For those who wish to cultivate the presence of wholeness, of love, Christian contemplatives offer the Centering Prayer, a daily practice in which one opens to the indwelling presence of God. In the literature it is described as simply resting in God beyond thoughts, words and emotions.

Buddhist meditation goes beyond desire (including the desire for union with God) to cultivate detachment and objectivity, mindfulness – beyond the illusion of life into reality. Taming the mind by a mental focus of one-pointedness and following the natural in and out breath creates an inner calm, allowing one to withdraw the senses from the world. The awareness of three stages of being: impermanence, suffering and non-self arises as the practice takes one beyond the body and into the intuitional realm. Much preparation is done before deeper stages of meditation are taught.

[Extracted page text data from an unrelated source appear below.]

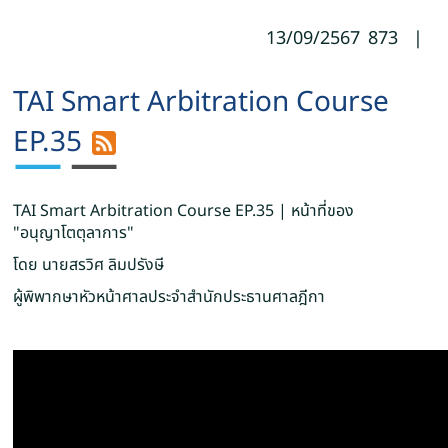
13/09/2567
873
|
TAI Smart Arbitration Course
EP.35
TAI Smart Arbitration Course EP.35 | หน้าที่ของ
"อนุญาโตตุลาการ"
โดย นายสรวิศ ลิมปรังษี
ผู้พิพากษาหัวหน้าศาลประจำสำนักประธานศาลฎีกา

All cultures have contemplative practices that help us center our focus inwardly. For those who have found themselves at the intersection of in and out, up and down, us and them, words do not explain. It becomes a way to anchor our restless mind as we stumble through the complexities of life, allowing humility to keep us on the path of love. Listen to your heartbeat, it’s synching with the pulse of the universe, or as Joseph Campbell would say, “Follow your bliss.”

3 Replies to “The Accidental Pilgrim Part II”

  1. And I left a frivolous facebook comment on your photo before reading your blog entry. I removed it because it was not in any way about what you were writing about here (although you gotta admit, it _was_ bad luck for the cicada.)

    1. I found the wing, did not remove it from a living cicada. I held it to the light and took a few pictures but this one is my favorite. It’s a visual pun on taking flight through the center.

  2. I don’t meditate much anymore, not as much as I should, except for buddhist metta meditation, the cultivation of good will. I have to say I am not very good at it. In fact I am quite bad at it. But I certainly feel happier afterwards, even if the good will does not last as long as it ought to, or extend as far as it should.

    I’m glad you had the experience you write about here. I think New Mexico tends to bring developing stuff to fruition in people. Dunno quite why.